# EXERCISE AIM:
Find "Así que antes" and "crédito em um mesmo produto, além de outros" in the records below. Copy the lines holding them and every line between, exactly, and no others.

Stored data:
■ ■ ■ ■ ■
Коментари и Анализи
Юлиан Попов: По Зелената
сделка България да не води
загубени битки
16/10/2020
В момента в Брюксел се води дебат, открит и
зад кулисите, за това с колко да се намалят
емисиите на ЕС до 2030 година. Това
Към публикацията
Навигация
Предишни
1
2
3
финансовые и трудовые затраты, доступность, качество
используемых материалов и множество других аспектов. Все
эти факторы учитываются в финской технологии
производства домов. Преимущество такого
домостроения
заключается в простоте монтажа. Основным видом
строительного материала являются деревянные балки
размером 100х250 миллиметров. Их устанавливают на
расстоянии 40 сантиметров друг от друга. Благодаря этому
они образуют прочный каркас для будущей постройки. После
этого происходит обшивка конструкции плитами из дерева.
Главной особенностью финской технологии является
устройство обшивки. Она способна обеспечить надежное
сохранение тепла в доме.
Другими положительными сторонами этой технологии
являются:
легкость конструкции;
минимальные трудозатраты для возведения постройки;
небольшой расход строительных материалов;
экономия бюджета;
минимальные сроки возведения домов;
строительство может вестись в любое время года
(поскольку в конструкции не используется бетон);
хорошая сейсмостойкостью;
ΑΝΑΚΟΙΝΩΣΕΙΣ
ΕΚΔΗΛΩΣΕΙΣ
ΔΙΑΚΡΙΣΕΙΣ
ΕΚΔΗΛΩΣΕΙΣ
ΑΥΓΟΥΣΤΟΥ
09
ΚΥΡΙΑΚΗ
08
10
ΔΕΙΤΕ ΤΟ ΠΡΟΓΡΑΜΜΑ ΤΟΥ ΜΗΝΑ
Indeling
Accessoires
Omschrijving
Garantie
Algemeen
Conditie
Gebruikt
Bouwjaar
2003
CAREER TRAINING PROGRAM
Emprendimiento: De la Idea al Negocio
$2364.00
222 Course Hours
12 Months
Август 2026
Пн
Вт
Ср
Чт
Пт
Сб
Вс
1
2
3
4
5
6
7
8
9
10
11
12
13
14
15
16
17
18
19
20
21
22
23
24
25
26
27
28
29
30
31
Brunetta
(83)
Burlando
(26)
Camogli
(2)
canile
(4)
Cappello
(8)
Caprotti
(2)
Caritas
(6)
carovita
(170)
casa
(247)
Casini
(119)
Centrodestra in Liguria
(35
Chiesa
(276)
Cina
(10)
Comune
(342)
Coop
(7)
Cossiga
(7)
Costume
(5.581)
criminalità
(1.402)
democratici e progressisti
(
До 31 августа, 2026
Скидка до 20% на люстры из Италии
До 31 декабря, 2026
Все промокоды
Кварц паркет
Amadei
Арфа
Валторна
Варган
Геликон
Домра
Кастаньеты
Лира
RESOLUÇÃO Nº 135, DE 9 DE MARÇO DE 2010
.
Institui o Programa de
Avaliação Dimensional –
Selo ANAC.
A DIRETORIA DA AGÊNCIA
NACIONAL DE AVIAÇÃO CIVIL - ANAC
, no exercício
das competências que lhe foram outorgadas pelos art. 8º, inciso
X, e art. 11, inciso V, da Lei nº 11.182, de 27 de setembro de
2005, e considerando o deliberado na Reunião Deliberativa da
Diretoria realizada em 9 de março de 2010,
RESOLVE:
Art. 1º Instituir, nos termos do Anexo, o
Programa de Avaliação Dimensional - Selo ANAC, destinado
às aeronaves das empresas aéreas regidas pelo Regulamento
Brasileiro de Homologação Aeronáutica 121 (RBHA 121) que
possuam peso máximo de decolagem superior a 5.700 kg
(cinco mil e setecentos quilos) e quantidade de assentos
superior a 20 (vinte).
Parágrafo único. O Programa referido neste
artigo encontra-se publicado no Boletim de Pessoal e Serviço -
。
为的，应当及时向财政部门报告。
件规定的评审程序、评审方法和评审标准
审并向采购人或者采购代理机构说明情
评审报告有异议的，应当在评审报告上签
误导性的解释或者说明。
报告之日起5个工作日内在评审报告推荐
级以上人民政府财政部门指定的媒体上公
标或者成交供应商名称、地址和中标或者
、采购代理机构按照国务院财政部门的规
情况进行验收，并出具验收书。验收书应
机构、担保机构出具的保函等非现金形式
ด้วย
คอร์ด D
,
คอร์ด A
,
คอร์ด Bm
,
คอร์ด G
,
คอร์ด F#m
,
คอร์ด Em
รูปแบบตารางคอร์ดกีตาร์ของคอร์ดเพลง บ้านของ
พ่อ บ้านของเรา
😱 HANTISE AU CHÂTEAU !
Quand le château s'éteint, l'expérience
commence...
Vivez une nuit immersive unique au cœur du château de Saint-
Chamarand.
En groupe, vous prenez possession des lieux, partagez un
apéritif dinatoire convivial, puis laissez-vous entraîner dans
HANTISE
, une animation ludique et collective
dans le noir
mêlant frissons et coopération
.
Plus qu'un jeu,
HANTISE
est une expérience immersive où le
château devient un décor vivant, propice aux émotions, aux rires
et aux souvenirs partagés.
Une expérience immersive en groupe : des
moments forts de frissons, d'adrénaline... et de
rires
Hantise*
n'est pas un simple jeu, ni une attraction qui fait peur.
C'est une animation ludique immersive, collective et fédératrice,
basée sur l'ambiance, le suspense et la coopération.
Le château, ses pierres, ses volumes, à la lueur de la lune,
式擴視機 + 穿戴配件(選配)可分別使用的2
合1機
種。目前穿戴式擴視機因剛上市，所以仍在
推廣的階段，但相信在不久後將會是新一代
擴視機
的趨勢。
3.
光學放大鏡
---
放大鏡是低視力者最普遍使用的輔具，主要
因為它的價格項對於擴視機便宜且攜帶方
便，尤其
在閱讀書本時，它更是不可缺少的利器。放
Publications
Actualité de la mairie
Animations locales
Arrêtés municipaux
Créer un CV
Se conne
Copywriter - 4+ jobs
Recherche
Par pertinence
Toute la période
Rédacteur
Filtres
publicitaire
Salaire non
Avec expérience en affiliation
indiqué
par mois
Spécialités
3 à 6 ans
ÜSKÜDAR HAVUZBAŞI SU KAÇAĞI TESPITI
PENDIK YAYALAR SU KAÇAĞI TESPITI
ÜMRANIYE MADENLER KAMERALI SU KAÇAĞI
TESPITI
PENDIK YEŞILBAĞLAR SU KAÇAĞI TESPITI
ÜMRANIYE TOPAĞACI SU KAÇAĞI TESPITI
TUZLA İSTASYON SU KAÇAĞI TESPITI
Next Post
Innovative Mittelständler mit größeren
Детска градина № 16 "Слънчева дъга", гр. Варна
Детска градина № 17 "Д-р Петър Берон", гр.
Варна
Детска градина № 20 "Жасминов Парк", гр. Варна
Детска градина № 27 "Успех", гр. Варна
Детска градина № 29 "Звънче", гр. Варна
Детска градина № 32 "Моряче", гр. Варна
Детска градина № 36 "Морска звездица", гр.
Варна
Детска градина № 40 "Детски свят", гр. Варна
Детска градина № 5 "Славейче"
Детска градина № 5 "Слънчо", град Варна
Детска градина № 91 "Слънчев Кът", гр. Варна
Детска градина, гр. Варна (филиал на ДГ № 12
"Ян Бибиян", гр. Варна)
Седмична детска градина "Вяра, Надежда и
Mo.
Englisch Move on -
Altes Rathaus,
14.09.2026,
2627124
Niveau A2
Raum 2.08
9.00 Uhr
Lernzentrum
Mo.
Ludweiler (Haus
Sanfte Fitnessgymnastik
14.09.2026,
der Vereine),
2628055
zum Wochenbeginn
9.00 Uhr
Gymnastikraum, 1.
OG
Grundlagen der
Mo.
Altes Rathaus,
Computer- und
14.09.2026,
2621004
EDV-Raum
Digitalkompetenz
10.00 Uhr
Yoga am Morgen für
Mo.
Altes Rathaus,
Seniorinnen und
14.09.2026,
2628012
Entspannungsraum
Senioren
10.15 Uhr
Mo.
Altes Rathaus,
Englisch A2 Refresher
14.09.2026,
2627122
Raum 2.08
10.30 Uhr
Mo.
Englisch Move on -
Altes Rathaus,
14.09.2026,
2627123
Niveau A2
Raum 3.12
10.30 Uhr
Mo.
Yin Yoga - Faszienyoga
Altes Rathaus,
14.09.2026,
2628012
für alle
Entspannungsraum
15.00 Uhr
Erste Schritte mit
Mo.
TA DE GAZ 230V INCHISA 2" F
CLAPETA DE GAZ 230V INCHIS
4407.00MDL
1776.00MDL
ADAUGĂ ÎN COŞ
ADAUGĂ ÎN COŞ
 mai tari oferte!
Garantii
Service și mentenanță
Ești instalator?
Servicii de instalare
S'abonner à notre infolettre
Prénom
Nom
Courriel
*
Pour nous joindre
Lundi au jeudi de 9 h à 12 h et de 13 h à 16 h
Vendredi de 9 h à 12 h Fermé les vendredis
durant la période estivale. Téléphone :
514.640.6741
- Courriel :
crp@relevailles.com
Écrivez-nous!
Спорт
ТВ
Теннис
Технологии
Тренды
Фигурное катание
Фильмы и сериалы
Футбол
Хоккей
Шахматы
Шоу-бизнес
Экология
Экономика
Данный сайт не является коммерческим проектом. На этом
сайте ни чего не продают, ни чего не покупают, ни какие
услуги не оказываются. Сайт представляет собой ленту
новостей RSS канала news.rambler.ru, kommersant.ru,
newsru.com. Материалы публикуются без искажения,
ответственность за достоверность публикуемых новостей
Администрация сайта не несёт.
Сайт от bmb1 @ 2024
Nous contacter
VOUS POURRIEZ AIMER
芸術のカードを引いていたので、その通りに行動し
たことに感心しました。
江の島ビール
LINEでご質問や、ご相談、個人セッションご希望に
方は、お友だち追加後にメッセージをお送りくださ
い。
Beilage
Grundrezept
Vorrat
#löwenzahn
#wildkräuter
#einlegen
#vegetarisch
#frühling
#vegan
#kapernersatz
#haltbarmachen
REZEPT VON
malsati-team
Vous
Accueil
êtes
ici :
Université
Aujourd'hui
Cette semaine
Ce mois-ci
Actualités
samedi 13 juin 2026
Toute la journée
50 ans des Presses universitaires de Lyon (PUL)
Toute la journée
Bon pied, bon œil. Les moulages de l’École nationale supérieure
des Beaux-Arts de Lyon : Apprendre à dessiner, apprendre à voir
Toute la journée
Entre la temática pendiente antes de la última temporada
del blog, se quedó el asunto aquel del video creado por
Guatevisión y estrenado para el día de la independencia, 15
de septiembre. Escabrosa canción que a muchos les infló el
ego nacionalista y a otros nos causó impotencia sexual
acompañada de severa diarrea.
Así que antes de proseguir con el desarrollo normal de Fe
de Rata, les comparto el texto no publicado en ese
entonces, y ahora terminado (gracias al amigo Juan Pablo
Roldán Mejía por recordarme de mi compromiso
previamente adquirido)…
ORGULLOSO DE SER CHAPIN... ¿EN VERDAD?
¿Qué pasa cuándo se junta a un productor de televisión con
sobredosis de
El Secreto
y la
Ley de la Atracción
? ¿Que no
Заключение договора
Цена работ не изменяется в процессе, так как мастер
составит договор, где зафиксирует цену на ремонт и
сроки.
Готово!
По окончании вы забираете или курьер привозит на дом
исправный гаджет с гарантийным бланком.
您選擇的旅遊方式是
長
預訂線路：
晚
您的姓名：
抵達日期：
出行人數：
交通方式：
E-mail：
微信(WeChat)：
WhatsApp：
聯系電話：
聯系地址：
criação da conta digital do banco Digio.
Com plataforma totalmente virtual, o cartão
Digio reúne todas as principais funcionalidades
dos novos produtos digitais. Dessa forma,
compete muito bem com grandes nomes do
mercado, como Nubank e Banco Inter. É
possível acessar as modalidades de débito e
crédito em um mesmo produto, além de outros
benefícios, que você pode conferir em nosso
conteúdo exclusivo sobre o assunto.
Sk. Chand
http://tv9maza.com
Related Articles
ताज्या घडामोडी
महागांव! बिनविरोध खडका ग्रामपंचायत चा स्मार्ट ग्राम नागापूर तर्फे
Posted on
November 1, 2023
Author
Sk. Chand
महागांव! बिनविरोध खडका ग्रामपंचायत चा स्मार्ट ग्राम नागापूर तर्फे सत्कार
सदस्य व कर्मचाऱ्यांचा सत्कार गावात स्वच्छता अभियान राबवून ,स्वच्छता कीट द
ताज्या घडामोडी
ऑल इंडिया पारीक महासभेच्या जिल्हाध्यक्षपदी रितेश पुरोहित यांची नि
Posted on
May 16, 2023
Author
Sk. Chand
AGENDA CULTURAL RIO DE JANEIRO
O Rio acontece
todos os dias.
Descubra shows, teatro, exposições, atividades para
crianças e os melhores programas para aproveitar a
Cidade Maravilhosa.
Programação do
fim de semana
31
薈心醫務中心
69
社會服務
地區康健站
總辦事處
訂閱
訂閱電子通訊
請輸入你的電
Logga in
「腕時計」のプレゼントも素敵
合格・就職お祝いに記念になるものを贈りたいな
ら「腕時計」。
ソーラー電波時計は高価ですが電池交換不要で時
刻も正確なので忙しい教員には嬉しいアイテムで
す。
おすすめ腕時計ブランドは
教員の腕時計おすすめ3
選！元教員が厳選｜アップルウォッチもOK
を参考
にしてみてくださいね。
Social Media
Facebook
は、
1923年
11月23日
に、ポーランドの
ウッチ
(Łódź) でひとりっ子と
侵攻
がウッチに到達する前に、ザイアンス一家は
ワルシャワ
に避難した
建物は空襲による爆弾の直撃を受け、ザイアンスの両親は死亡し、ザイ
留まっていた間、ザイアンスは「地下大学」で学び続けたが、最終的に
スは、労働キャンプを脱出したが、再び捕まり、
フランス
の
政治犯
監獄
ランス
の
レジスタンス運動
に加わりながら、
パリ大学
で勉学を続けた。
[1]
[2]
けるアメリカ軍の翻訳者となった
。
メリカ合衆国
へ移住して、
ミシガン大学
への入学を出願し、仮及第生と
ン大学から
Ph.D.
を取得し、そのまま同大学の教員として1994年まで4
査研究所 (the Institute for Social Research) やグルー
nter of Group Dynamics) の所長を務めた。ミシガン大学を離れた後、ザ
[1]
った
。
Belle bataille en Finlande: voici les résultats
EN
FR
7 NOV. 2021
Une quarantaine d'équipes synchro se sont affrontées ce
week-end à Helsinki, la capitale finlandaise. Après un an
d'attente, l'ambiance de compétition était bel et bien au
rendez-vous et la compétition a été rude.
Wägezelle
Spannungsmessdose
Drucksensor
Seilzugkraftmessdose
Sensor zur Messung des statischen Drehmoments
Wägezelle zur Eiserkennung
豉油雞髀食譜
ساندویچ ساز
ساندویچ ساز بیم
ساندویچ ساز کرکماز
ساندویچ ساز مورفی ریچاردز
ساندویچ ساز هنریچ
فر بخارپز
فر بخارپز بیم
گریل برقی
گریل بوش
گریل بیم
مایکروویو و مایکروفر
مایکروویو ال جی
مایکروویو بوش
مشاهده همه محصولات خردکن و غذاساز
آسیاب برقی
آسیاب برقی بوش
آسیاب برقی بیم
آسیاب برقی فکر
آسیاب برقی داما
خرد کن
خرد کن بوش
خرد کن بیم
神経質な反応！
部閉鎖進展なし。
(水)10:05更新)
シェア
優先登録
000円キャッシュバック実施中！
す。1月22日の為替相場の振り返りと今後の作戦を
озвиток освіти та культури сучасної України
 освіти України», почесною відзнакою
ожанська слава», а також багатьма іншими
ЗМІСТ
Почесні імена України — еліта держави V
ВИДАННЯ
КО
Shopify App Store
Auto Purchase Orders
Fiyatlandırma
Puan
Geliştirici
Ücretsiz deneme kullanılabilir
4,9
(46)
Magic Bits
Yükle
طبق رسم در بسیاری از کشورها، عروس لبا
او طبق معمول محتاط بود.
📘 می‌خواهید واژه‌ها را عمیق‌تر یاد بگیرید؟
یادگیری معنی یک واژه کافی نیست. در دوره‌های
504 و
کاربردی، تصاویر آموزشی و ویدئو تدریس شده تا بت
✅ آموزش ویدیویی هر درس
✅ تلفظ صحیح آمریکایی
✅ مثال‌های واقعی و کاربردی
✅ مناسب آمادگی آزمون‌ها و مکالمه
■ ■ ■ ■ ■
# RESULT:
Así que antes de proseguir con el desarrollo normal de Fe
de Rata, les comparto el texto no publicado en ese
entonces, y ahora terminado (gracias al amigo Juan Pablo
Roldán Mejía por recordarme de mi compromiso
previamente adquirido)…
ORGULLOSO DE SER CHAPIN... ¿EN VERDAD?
¿Qué pasa cuándo se junta a un productor de televisión con
sobredosis de
El Secreto
y la
Ley de la Atracción
? ¿Que no
Заключение договора
Цена работ не изменяется в процессе, так как мастер
составит договор, где зафиксирует цену на ремонт и
сроки.
Готово!
По окончании вы забираете или курьер привозит на дом
исправный гаджет с гарантийным бланком.
您選擇的旅遊方式是
長
預訂線路：
晚
您的姓名：
抵達日期：
出行人數：
交通方式：
E-mail：
微信(WeChat)：
WhatsApp：
聯系電話：
聯系地址：
criação da conta digital do banco Digio.
Com plataforma totalmente virtual, o cartão
Digio reúne todas as principais funcionalidades
dos novos produtos digitais. Dessa forma,
compete muito bem com grandes nomes do
mercado, como Nubank e Banco Inter. É
possível acessar as modalidades de débito e
crédito em um mesmo produto, além de outros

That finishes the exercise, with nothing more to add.